E.g., WoW actually is somewhere in the middle. They added quite a few "free" stuff over the years, bundled with some patch. All the endgame grinding dungeons for example came for free later. Ditto IIRC for the battlegrounds. And a bunch of other stuff.
They did sell an EP, but, really, that's one big huge chunk of land and quests. It really has more of both than Oblivion, or for that matter, than a few Oblivions put together. Again, based on the assumption that they can recoup that partially via monthly fees too. (Might make some people stay longer, might make some people return to try it, etc.)
At any rate, do I regret buying that EP? Nope. As I was saying, I got more value for that money than from a couple of single-player games put together. Sure, I could start demanding that they give me all that for free, since I pay a monthly fee. Well, don't get me wrong, I wouldn't say "no" if they wanted to give me a bunch of content for no extra cost. But from a pragmatic point of view, it was still money pretty well spent.
A polar bear is a cartesian bear after a coordinate transform.
Troll much? Item duplication has long been eliminated from WoW. And the "soulbound" item system is a good idea. Otherwise the marketplace would be flooded with hand-me-downs.
Blizzard really didn't "create a new type" of anything. It's just EQ++, with art and lore stolen from Blizzard's existing Warcraft games. They built on existing work, and an existing industry.
The real question is how they managed to be so damn successful with such a derivative product.
Honestly, the 11 points in this article are probably bullshit. It really all comes down to this: They combined a pre-existing successful, addictive game genre (MMOs) with a pre-existing, world-class brand (Warcraft), and they did an acceptable job of software development/maintenance -- unlike, say, SOE, who had a succesful brand (Starwars), but ended up with a mediocre product (SWG) (What's the point of starwars game without spaceflight and jedi powers?)
How about not playing the game 24 hours a day? Nothing will be fresh and challenging if you do it continuously for 6 weeks.
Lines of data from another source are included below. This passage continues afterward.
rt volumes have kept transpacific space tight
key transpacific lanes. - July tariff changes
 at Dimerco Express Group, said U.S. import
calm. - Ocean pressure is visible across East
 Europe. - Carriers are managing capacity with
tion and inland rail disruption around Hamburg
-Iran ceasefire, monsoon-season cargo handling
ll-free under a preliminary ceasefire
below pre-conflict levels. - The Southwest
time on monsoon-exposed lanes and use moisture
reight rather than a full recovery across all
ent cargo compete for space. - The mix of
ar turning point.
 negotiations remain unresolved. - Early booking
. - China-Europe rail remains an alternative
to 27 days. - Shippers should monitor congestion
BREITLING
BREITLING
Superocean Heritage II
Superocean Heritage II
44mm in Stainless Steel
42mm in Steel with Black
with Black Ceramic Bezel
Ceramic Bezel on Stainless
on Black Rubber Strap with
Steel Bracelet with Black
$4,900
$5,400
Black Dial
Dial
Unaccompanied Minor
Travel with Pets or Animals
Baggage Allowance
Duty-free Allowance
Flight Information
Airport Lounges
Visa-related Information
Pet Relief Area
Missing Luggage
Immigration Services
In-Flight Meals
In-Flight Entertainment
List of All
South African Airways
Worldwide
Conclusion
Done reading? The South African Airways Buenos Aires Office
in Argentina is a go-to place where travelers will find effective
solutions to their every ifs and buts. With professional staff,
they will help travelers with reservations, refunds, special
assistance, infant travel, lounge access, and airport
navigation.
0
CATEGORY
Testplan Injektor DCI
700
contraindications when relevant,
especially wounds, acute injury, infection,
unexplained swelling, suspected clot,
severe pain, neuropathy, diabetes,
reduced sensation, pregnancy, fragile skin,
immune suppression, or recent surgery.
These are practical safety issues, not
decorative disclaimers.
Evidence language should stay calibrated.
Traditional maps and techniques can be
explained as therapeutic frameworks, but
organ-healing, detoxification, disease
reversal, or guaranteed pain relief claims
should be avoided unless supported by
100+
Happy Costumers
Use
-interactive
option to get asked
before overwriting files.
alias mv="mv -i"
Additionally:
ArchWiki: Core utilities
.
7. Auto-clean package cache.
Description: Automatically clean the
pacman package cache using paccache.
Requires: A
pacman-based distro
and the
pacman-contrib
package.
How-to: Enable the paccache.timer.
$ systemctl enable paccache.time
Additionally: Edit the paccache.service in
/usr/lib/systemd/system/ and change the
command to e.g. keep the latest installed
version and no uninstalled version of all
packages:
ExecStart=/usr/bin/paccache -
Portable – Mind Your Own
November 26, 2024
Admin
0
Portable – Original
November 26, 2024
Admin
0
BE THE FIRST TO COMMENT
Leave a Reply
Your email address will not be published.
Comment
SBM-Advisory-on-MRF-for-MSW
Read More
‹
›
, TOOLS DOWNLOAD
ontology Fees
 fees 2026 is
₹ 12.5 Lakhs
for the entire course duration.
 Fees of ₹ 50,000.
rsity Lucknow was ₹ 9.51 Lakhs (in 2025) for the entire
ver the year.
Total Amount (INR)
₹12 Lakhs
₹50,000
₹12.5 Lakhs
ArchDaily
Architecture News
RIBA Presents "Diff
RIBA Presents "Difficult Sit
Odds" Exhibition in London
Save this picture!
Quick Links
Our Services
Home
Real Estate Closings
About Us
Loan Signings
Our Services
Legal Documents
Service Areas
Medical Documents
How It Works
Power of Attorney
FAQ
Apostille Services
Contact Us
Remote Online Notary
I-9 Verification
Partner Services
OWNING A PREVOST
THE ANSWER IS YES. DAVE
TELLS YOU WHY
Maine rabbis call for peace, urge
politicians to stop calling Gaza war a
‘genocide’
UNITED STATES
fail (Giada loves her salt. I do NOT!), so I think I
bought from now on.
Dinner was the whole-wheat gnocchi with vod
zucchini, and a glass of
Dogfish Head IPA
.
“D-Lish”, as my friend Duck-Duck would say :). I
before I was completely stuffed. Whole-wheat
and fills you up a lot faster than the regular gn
Seriously, no sarcasm here - the transformation of Blizzard into a service company wouldn't have been nearly as successful without the departure of almost all of the people who actually did the r & d to make it happen. The main thing which Blizzard has done right in the past few years is to not even bother creating anything which even remotely resembles new IP. Putting the focus on truly global marketing and strictly prohibiting any investment in games which are not sequels or expansions may seem a bit uninspired, but, on a business level, is pure genius. It has meant that not only is there no risk of cannibalizing their own product, but has freed up resources for taking the marketing to the next level of budget and polish, while also diversifying into additional high-margin ancillary products and licensed goods. Almost all of the creative stars who actually made Blizzard's classic titles and helped in the original development of WoW are gone - Adham, Brevik, O'Brien, Strain, Phinney, Wyatt, Hayes, Petras, the Schaefer Brothers - and Blizzard is much better at executing as a business because of it. The ones who remain may never create a title which isn't an expansion or sequel, but they do know how to implement a winning formula. And, of course, they won't have the obnoxious sense of entitlement and demands for outsize pay often found in senior employees which drains coffers and damages morale. WoW was a once-in-a-lifetime business opportunity, and not needing to deal with the burden of catering to the kind of creative talent which chafes at endless regurgitation was the best thing which could have happened to them.